Assigned task => All that should come back is the lines of the data below from the one containing "findet man unkompliziert und schnell" to the one containing "Technologien wie Cookies, um", inclusive, exactly as they stand.

*** Block opens ***

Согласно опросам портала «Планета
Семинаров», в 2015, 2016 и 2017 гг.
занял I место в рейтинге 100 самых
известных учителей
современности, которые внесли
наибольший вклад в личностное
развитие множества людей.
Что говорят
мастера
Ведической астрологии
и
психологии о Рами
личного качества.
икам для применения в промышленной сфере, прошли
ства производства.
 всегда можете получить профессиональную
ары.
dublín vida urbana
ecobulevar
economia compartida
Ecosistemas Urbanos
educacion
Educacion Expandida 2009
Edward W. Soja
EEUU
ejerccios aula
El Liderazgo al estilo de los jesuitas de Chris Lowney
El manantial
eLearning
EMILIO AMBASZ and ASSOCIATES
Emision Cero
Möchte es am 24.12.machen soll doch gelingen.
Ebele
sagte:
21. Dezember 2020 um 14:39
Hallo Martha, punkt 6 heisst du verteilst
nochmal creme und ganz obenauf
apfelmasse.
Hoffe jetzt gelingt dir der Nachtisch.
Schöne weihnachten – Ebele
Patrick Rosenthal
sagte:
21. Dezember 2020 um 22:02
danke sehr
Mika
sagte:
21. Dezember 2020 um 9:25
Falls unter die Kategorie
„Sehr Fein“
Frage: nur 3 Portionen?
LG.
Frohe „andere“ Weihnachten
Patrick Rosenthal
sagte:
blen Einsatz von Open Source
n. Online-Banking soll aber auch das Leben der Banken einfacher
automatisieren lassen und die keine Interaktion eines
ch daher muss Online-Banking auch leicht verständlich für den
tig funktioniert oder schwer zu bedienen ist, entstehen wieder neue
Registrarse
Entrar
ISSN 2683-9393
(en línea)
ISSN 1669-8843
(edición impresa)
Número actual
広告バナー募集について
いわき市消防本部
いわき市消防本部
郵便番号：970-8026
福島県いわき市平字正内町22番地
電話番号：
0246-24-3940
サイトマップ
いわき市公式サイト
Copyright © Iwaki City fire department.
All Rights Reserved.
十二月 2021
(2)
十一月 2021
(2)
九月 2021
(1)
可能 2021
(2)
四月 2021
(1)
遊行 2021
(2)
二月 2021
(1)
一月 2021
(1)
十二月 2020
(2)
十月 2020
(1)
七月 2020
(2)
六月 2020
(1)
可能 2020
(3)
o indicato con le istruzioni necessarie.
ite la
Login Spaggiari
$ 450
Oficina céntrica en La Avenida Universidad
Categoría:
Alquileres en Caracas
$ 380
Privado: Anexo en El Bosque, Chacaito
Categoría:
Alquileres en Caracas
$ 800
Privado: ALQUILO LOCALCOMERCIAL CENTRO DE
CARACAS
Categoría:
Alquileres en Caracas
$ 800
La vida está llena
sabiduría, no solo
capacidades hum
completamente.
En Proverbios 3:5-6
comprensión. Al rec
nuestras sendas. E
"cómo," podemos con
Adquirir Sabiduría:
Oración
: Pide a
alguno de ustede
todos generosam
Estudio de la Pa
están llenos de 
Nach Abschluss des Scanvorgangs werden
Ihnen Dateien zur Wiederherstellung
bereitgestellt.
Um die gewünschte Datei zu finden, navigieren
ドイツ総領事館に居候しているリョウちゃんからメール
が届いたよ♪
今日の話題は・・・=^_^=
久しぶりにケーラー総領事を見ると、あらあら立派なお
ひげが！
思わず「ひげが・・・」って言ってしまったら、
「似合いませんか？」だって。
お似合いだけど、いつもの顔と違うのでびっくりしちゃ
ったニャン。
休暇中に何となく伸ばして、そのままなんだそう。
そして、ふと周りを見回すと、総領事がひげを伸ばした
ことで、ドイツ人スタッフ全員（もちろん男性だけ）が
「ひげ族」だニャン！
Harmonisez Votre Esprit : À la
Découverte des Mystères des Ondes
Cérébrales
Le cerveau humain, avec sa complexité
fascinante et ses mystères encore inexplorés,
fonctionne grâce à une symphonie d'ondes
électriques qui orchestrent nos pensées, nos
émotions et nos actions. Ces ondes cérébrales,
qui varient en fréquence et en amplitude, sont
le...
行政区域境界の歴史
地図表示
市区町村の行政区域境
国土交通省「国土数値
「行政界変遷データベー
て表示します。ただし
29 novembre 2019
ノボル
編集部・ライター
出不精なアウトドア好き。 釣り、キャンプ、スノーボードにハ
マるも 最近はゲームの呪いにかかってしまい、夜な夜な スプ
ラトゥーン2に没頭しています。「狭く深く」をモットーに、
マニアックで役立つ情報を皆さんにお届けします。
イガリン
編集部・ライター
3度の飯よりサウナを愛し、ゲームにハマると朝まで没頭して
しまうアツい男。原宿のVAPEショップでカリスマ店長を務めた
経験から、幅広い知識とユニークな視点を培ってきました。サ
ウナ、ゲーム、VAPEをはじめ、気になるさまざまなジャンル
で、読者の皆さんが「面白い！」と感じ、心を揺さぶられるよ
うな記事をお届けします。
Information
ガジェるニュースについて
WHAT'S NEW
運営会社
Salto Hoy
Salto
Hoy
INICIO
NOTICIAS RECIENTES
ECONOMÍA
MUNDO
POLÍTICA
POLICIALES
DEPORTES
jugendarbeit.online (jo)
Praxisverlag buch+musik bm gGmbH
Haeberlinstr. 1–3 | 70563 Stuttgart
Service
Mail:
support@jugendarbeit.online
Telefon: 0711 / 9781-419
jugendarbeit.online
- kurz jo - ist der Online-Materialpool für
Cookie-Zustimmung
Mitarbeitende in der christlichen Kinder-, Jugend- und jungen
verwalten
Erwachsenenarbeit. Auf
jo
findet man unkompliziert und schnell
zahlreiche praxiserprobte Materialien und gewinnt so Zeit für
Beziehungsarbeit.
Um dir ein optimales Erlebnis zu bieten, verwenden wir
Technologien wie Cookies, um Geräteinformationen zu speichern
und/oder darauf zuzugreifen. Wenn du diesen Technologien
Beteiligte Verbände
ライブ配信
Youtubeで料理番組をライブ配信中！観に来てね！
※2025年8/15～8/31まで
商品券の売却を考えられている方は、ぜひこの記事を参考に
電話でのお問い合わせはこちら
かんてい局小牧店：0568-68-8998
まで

*** Block closes ***

Result of the exercise =>
findet man unkompliziert und schnell
zahlreiche praxiserprobte Materialien und gewinnt so Zeit für
Beziehungsarbeit.
Um dir ein optimales Erlebnis zu bieten, verwenden wir
Technologien wie Cookies, um Geräteinformationen zu speichern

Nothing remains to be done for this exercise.